Wednesday, January 09, 2008

Hong Kong shares close higher on hopes of bigger Fed rate cut

Hong Kong shares closed Wednesday higher in skittish trade as a new raft of weak economic data from the US sparked a range of market reactions from worries about the health of the economy to hopes for a bigger rate cut by the Federal Reserve at its next meeting.

"With all the bad news coming out of the US it is being speculated that the Fed will make a more aggressive 50-basis point cut in interest rate," said Kenny Tang, associate director with Tung Tai Securities. The major US indexes fell overnight to record the worst first five trading days of a new year ever, after the National Association of Realtors said pending home sales fell a greater-than-expected 2.6 percent in November.

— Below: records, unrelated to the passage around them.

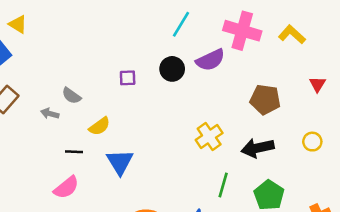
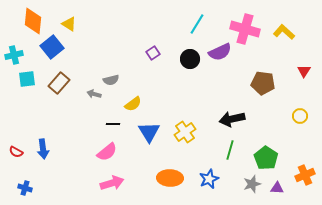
purple square: (128, 78) -> (153, 53), moved, turned -32
gray semicircle: (71, 96) -> (111, 80), turned -49
yellow cross: (209, 136) -> (185, 132), moved
black arrow: (258, 148) -> (232, 119), moved

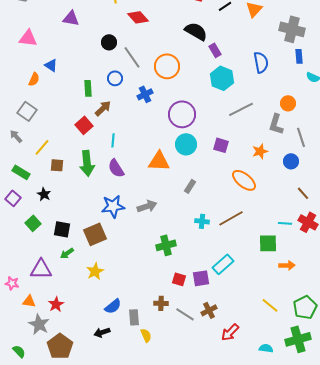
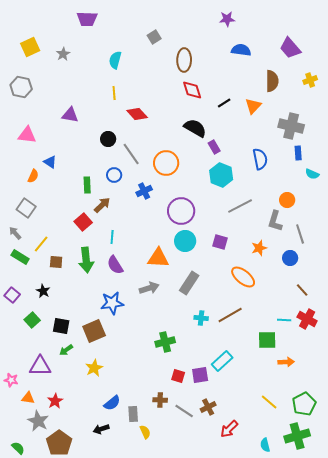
green rectangle: (21, 172) -> (20, 257), moved
gray rectangle: (190, 186) -> (189, 283), size x1.6
gray arrow: (147, 206) -> (149, 288), moved
cyan semicircle: (266, 348) -> (265, 445), turned -112

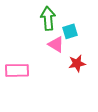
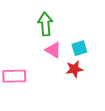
cyan square: (70, 31) -> (79, 48), moved

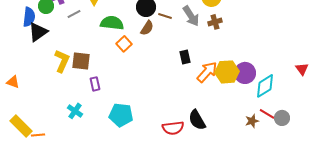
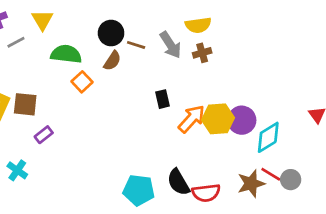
purple rectangle: (95, 84) -> (44, 135), turned 64
cyan pentagon: (121, 115) -> (139, 190), moved
brown star: (252, 121) -> (251, 184), size x1.5
red semicircle: (173, 128) -> (206, 193), moved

The data comes after last week's weaker-than-expected December jobs report and slump in manufacturing

The Hang Seng Index closed up 502.95 points or 1.9 percent at 27,615.85, after swinging between 27,625.83 and 26,757.03.

Turnover was the highest so far this year at 120.32 billion Hong Kong dollars.

Chinese stocks led the gains, with banks taking the spotlight on optimism for better-than-estimated earnings growth in 2007. The China Enterprises Index was up 479.75 points or 3.1 percent at 16,139.46.

The mainland's biggest offshore oil producer, CNOOC, jumped 62 cents or 4.7 percent to 13.90 dollars as oil prices rose in Asian trade.

A fresh surge in gold prices also sent shares in gold miners higher. Zijin Mining was up 32 cents or 2.5 percent at 13.10 dollars while Lingbao Gold was up 28 cents or 5 percent at 5.93 dollars.